Secara terpisah, Komisi Nasional Hak Asasi Manusia (Komnas HAM) menilai dengan diamankannya 733 orang massa demo oleh Polda Papua merupakan tindakan terukur, Senin (23/9) lalu.

Kepala Perwakilan Komnas HAM Wilayah Papua Frits Ramandey mengatakan, dari hasil investigasi Komnas HAM terhadap 733 massa aksi yang diamankan oleh Polda Papua, paling tidak memutus meluasnya aksi saling serang antara peserta demo dengan kelompok lain.

Baca Juga :  Sebelum Tewas, Pernah Melakukan Percobaan Bunuh Diri Dua Kali

“Tindakan kepolisian untuk mengamankan ratusan aksi massa ini tindakan yang tepat untuk memutus meluasnya  aksi kekerasan,” tegas Frits.

Komnas HAM sendiri menemukan adanya upaya membangun Posko untuk mendata mahasiswa yang eksodus. Namun pembangunan Posko ini sedikit bernuansa provokatif. Misalkan mau buka di kampus dan lain sebagainya  ini yang tidak boleh.

“Dari hasil investigasi Komnas HAM, ratusan massa pendemo yang diamankan, Senin (23/9) dan dikembalikan, Selasa (24/9) ada yang menjadi korban. Mereka sudah mendapatkan perawatan medis,” pungkasnya. 

Sementara itu, anggota DPR Papua, John Gobay meminta aparat Kepolisian di Papua untuk tidak mengkriminalisasi para pendemo saat menyuarakan soal rasisme di Papua. 

John Gobay meminta Kapolda Papua agar dapat membebaskan  massa yang ditahan, jika mereka tidak terbukti. 

“Jangan sampai ada kriminalisasi dengan kasus lain bagi massa yang ditahan. Karena itu kami minta kepada Kapolda Papua dan Dansat Brimob  untuk dapat membebaskan mereka yang sedang ditahan,” tuturnya kepada Cenderawasih Pos, Rabu (25/9).

John mengatakan, sesuai aturan hukum yang tercantum dalam KUHP, massa yang diamankan akan diperiksa 1 x 24 jam. Apabila dalam pemeriksaan tersebut tidak terbuktikan maka mereka harus dibebaskan. Selain itu bagi mereka yang ditahan karena kasus kerusuhan dan para aktifis  harus dibebaskan.

“Sesuai KUHAP, jika mereka tidak dapat dibuktikan maka tidak dapat ditahan. Bukti pelangaran yang dilakukan pendemo dan massa mahasiswa harus dibuktikan dengan baik dan terbuka,” tuturnya. 

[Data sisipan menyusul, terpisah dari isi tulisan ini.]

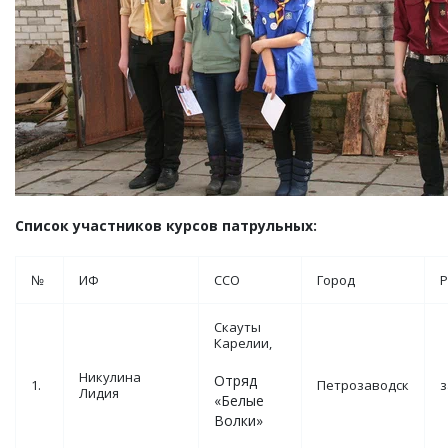
Список участников курсов патрульных:
№
ИФ
ССО
Город
Р
Скауты
Карелии,
Никулина
Отряд
1.
Петрозаводск
з
Лидия
«Белые
Волки»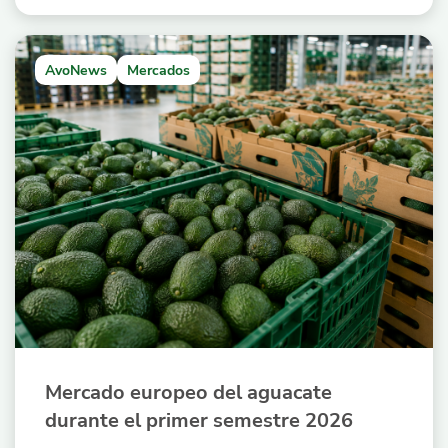
AvoNews
Mercados
Mercado europeo del aguacate
durante el primer semestre 2026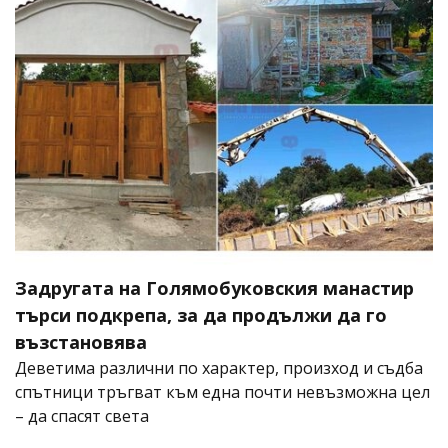
Задругата на Голямобуковския манастир
търси подкрепа, за да продължи да го
възстановява
Деветима различни по характер, произход и съдба
спътници тръгват към една почти невъзможна цел
– да спасят света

Dirinya juga meminta agar tidak ada intimidasi terhadap para massa pendemo dan mahasiawa yang ditahan. Karena dalam KUHP mereka berhak medapat pembelaan dari pengacara,  bantuan medis, kunjungan keluarga dan lainnya. 

“Aparat juga diharapkan tidak melakukan intimidasi bagi para massa. Karena orang Papua hari ini ada dalam kondisi duka dan menjadi korban,” pungkasnya.

Secara terpisah, Presiden Persekutuan Gereja-gereja Baptis Papua  (PGBP)  Gembala Dr. Socratez S. Yoman mengatakan, proses penanganan pelaku kasus demonstrasi anarkis di beberapa tempat di Papua sangat tidak adil.

Pasalnya menurut Socratez, masyarakat yang melakukan aksi sweping hingga mengakibatkan jatuhnya korban jiwa tidak ditangkap. 

Baca Juga :  Fokuskan Pelantikan DOB dan Pembentukan OPD

Oleh sebab itu, Socratez atas nama gereja meminta

kepada penguasa dan aparat TNI-Polri juga menangkap warga yang melakukan aksi sweping hingga mengakibatkan jatuhnya korban jiwa. 

“Mengapa aparat TNI-Polri tidak menangkap para pelaku kejahatan dan pembunuhan  terhadap orang asli Papua,” ucapnya. 

Dirinya juga mempertanyakan, tindakan aparat keamanan yang mengejar, menangkap, mengkriminalisasi dan memenjarakan pemimpin dan pejuang keadilan,   perdamaian,  para mahasiswa dan rakyat Papua yang menentang rasisme.

“Sebaliknya para pejuang keadilan, perdamaian, hak hidup dan kesamaan derajat dan demo damai yang melawan rasisme ditangkap, disiksa, dipenjarakan dan ditembak mati,” ucapnya.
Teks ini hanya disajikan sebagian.